In modo chiaro ed esplicito il presidente della Corte Costituzionale, Augusto Barbera, nella sua Relazione annuale afferma che “la Corte è custode attenta della Costituzione. Ma la Costituzione non appartiene ai custodi. È di tutti”. E dopo questa premessa aggiunge: “In un sistema costituzionale fondato sulla separazione dei poteri, al rigoroso rispetto delle decisioni delle magistrature deve corrispondere l’altrettanto rilevante rispetto delle decisioni delle sedi parlamentari, espressione della sovranità popolare”. Peccato che alla chiarezza della premessa non segua la coerenza delle argomentazioni successive, in cui invece si parla dell’evoluzione interpretativa delle norme costituzionali, affermando: “Penso in primo luogo ai diritti civili”.
In un passaggio successivo infatti il relatore riconosce a se stesso il ruolo di coscienza sociale del Paese e mette in conto all’intero Parlamento una persistente inerzia legislativa. Parole che creano un vulnus gravissimo in chi aveva affermato poco prima di essere solo il custode di una Costituzione che non era certamente di sua proprietà. Nello stesso tempo, in quanto custode, aveva ribadito di essere un convinto difensore della separazione dei poteri.
Prescindendo dal sapore autoreferenziale di queste affermazioni, per cui il presidente pensa di essere l’unico interprete autorevole della coscienza sociale in costante evoluzione, ciò che emerge è la mancata conoscenza, o per lo meno una carente comprensione, dell’ampio dibattito che da più legislature il Parlamento sta affrontando proprio in merito ai diritti civili, in particolare rispetto alla legge sull’eutanasia e al riconoscimento anagrafico dei bambini nati da coppie omosessuali. Il Parlamento in realtà da molti anni si interroga sulla costante evoluzione della coscienza sociale, come confermano gli atti relativi al dibattito parlamentare. Lo fanno da molto tempo parlamentari di tutti gli schieramenti, con Governi di stampo decisamente diverso, senza mai raggiungere una conclusione univoca che consenta di elaborare una legge che possa essere approvata, sia pure a maggioranza. Nel Parlamento si riflettono dubbi e incertezze che meritano il massimo rispetto proprio dalla Corte Costituzionale: non esiste attualmente, né esisteva nella legislatura precedente, né in quella precedente ancora una maggioranza che sia d’accordo su un tema così delicato, come ad esempio l’eutanasia. Ne è la riprova la bocciatura delle leggi regionali sullo stesso tema. Su alcuni temi ci sono associazioni che reclamano come diritto quello che è un loro desiderio, ma il loro ruolo è ben diverso da quello del Parlamento, dove la prudenza è d’obbligo.

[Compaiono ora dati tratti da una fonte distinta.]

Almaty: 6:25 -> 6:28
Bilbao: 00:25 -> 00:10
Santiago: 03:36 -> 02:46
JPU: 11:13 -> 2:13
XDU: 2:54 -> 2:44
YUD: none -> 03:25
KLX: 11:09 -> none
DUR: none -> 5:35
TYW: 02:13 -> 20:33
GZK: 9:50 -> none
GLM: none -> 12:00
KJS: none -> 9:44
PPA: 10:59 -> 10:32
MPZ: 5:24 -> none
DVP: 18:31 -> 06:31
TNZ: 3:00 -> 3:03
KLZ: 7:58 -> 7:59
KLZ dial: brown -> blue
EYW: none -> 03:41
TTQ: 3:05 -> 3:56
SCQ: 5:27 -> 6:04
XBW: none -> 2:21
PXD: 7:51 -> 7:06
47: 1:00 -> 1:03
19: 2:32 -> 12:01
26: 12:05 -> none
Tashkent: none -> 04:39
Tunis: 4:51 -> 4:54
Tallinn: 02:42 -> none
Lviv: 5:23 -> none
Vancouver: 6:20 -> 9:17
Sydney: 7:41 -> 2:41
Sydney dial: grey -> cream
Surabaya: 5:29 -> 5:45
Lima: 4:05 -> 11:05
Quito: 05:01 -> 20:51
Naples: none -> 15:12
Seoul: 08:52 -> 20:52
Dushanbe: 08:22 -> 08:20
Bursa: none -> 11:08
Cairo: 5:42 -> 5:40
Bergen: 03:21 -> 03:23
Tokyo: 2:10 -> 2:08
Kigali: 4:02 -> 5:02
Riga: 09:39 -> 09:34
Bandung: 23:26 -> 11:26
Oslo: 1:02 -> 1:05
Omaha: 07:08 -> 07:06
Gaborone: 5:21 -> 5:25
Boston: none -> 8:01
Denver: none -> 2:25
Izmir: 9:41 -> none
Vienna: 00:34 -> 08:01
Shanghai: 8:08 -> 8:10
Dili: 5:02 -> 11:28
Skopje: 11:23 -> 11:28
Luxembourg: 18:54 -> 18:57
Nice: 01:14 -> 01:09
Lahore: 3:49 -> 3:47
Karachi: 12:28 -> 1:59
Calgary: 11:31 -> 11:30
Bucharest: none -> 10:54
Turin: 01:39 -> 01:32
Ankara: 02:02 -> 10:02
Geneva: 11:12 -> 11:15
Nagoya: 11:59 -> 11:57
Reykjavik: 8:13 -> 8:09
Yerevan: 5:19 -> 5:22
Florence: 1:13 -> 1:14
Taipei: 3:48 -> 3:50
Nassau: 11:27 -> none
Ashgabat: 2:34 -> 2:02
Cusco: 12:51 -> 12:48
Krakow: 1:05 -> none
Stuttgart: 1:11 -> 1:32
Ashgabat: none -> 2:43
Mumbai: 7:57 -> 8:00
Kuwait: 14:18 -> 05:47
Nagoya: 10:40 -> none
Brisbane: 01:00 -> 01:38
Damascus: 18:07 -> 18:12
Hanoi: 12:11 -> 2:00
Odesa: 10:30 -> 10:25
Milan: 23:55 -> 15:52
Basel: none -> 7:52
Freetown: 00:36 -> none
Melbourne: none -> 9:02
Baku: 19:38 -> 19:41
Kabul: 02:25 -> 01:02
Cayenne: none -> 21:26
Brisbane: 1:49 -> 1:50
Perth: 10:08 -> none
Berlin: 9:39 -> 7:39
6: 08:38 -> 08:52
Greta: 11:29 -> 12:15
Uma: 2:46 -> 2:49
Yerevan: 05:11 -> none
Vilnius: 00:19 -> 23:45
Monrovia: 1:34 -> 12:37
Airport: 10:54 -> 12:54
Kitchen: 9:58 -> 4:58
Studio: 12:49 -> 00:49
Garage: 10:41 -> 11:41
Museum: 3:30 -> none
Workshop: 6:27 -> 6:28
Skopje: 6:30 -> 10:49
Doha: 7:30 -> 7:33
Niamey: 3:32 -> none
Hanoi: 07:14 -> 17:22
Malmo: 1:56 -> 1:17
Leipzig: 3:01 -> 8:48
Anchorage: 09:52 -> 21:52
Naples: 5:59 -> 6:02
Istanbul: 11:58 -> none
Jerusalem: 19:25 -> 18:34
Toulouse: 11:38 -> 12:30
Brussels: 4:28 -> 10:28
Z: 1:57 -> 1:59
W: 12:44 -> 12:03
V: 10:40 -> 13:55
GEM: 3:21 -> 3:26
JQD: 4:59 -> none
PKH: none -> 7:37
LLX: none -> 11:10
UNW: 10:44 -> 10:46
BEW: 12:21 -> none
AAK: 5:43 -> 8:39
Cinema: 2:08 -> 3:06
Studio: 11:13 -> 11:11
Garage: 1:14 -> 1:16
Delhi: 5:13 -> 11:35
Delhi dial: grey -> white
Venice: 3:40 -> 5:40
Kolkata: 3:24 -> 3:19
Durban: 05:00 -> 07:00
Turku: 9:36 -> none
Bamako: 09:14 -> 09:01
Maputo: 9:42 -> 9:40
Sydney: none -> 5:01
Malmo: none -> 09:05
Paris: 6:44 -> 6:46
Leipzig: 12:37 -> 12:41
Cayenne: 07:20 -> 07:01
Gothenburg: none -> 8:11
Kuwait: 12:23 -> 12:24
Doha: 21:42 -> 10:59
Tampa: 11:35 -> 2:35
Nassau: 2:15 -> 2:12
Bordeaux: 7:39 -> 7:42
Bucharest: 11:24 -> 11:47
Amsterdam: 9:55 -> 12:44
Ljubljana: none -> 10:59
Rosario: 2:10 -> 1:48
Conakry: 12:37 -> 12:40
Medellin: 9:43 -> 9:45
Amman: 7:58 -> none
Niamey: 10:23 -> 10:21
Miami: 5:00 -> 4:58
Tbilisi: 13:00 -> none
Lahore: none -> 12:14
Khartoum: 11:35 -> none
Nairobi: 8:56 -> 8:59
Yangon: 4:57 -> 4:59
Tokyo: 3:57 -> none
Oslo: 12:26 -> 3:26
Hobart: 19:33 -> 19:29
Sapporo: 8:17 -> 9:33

C’è poi un altro aspetto interessante nella relazione del presidente Barbera ed è il riferimento alla discrezione in merito a ciò che accade in camera di consiglio e all’eventualità di introdurre forme di dissenting opinion, come in altri Paesi. In Italia, almeno attualmente, questa prassi non esiste, per cui, a suo avviso, vanno assolutamente evitate le opinioni dissenzienti espresse a posteriori dai singoli giudici. Il “segreto” della camera di consiglio va conservato, secondo lui, per due motivi: da un lato per assicurare l’indipendenza della Corte Costituzionale e dall’altro per evitare l’indebolimento dell’autorevolezza delle decisioni prese. È probabile che nell’ambito della Corte sussistano opinioni diverse proprio su tematiche così delicate come quelle che riguardano i diritti civili in un contesto ad alta densità evolutiva. Appare plausibile che nell’ambito della Corte ci siano le stesse differenze, dubbi e incertezze, che ci sono nel Parlamento e nella società civile, soprattutto quando ci si tratta di questioni che potrebbero modificare profondamente la nostra ecologia sociale.
Il fatto che il Presidente voglia conservare la massima discrezione sui lavori della Corte ne conferma la diversità rispetto ai lavori del Parlamento, in cui i parlamentari rispondono delle loro idee e posizioni, del loro voto, davanti agli elettori. E lo stesso Barbera lo riconosce quando afferma: “La Corte deve rispettare l’ampia sfera di discrezionalità del legislatore nell’attuazione delle politiche delle quali il Parlamento risponde direttamente agli elettori, e può intervenire soltanto ad assicurare il rispetto dei limiti sostanziali fissati dalla Costituzione a quanto può essere deciso dalle maggioranze parlamentari”.
Alla fin fine possiamo dire che nella sua relazione Barbera ha detto di tutto e il contrario di tutto, facendo emergere un’ambiguità dal sapore ideologico; prendendo una posizione politica che vuole essere di stampo progressista, molto vicina alle posizioni della sinistra, senza garantire la complessa oggettività su temi così delicati, come ci si aspetterebbe da un custode della Costituzione.